A Size-Expanded Fluorescent Ribonucleoside Genetic Set Bearing Canonical Watson-Crick Base Pairing Groups

Fluorescent ribonucleosides have found widespread use as probes and sensors to study the intricate properties of native RNAs in biological systems.  However, many of these molecules sacrifice the canonical Watson-Crick base pairing groups in their design for functionality that enhance their photophysical properties.  Decades ago, a novel set of adenosine and guanosine analogs, in which a benzene ring is incorporated into the purine scaffold thus expanding their size by 2.4 angstroms, were described and found to be excellent fluorophores.  However, their photophysical properties were not fully explored and the analogous benzo-expanded pyrimidine set have never been reported. 

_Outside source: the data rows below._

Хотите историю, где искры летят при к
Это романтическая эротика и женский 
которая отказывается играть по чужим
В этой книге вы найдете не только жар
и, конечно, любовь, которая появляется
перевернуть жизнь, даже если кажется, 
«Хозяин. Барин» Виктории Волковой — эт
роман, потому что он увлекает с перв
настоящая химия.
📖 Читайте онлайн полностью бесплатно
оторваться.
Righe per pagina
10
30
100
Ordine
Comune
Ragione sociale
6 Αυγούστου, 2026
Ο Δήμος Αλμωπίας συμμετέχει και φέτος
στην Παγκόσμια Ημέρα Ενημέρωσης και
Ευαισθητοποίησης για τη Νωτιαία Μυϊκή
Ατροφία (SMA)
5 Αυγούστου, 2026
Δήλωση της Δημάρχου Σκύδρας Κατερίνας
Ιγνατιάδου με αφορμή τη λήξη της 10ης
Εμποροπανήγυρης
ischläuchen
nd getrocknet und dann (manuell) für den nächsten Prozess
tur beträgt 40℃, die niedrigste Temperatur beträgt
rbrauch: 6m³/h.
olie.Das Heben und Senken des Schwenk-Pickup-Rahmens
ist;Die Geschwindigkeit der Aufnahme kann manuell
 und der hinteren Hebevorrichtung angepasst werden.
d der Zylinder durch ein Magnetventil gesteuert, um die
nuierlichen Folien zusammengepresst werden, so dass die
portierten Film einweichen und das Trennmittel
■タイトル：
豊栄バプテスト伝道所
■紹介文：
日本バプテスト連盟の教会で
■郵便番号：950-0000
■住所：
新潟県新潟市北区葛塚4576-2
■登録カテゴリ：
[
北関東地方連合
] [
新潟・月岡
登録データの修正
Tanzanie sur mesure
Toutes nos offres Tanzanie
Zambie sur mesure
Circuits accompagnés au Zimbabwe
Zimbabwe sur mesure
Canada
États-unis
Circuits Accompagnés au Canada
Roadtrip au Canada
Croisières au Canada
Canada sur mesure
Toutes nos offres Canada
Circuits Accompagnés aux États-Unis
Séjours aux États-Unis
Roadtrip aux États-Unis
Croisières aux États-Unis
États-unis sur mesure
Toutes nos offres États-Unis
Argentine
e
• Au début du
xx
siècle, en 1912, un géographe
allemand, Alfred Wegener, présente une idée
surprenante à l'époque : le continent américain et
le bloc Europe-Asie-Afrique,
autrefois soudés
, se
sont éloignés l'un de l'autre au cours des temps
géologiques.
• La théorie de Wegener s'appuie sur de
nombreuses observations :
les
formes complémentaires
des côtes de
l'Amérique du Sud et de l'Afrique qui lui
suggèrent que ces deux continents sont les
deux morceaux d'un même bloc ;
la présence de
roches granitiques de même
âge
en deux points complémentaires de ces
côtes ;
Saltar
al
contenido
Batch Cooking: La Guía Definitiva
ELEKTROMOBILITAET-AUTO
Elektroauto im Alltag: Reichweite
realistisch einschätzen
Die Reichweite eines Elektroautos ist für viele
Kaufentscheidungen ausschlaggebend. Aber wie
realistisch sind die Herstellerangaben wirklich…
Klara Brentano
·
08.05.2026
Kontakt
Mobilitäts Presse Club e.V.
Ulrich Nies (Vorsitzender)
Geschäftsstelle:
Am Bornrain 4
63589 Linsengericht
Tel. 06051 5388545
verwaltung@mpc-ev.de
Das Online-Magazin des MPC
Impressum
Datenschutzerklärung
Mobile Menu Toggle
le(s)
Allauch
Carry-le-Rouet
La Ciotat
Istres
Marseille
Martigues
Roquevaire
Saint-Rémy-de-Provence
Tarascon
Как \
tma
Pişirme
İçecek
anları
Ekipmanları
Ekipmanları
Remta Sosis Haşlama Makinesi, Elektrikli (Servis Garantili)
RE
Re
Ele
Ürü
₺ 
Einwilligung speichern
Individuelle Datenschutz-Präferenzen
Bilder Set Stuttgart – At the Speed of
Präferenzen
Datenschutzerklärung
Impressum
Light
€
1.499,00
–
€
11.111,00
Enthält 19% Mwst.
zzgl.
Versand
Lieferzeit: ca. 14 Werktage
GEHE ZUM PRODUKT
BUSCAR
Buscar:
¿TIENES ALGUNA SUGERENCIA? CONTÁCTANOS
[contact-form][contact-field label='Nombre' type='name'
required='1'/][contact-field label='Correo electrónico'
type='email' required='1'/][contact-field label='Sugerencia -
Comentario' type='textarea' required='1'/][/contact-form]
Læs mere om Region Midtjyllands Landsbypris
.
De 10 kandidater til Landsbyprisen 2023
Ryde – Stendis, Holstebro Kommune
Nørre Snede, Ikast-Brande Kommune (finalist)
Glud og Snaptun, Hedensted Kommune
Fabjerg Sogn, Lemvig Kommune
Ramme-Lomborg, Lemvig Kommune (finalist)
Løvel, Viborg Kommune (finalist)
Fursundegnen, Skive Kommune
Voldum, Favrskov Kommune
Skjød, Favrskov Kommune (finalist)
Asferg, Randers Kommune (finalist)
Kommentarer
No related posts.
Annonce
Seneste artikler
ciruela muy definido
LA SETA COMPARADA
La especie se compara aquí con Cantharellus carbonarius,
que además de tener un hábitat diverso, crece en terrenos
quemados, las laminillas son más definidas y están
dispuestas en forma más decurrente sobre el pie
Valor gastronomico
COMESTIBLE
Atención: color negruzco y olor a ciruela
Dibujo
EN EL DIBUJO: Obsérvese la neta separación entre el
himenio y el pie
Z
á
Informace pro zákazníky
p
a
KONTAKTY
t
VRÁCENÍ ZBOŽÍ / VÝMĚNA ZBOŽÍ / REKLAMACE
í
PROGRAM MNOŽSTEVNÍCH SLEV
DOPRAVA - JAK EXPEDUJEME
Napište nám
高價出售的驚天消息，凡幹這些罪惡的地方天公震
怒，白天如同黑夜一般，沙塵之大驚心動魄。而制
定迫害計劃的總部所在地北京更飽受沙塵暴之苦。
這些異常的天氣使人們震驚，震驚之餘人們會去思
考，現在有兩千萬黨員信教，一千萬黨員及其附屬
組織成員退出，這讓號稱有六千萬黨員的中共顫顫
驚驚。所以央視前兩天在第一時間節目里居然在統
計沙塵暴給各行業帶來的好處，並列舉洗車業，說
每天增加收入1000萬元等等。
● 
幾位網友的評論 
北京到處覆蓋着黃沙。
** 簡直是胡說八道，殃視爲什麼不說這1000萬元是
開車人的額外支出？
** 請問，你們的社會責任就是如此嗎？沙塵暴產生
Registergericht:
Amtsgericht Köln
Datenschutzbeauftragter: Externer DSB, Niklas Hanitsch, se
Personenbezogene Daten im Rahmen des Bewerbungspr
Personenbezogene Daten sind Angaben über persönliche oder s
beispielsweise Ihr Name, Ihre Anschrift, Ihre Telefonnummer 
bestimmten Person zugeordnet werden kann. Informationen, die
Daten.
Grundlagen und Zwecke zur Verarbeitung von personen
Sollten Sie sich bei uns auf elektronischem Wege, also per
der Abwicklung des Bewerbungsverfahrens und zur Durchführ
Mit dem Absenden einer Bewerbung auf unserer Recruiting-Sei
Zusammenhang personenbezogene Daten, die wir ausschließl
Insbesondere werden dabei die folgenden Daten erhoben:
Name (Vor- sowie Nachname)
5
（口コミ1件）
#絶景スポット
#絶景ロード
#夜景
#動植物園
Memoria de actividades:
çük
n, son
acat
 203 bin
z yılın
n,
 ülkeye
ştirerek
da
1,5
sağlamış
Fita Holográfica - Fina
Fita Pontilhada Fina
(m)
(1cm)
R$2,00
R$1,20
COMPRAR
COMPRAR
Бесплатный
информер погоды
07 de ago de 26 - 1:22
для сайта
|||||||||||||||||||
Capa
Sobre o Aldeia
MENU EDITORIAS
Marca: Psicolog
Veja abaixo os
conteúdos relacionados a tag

In order to investigate the use of these size-expanded RNAs (xRNAs) as steric and fluorescent probes in RNA biology, we sought to explore an efficient synthesis of the entire xRNA genetic set.  Furthermore, we were interested in measuring their photophysical properties in various solvents in order to evaluate their utility in biological systems.  This project involves the use of chemical synthesis and biophysical techniques in order to acquire the data of interest.

Overall, we found that the xRNA free nucleosides are efficient fluorophores with red-shifted emission maxima of 369-411 nm and quantum yields ranging from 0.27 to 0.48.  Their extinction coefficients and fluorescence lifetimes were also determined.  In summary, the xRNA genetic set has been synthesized in excellent yield and purity.  Furthermore, we found that these fluorophores have a broad range of photophysical properties.  Future work will be directed toward the use of these compounds as nucleotide probes and in unnatural oligoribonucleotides.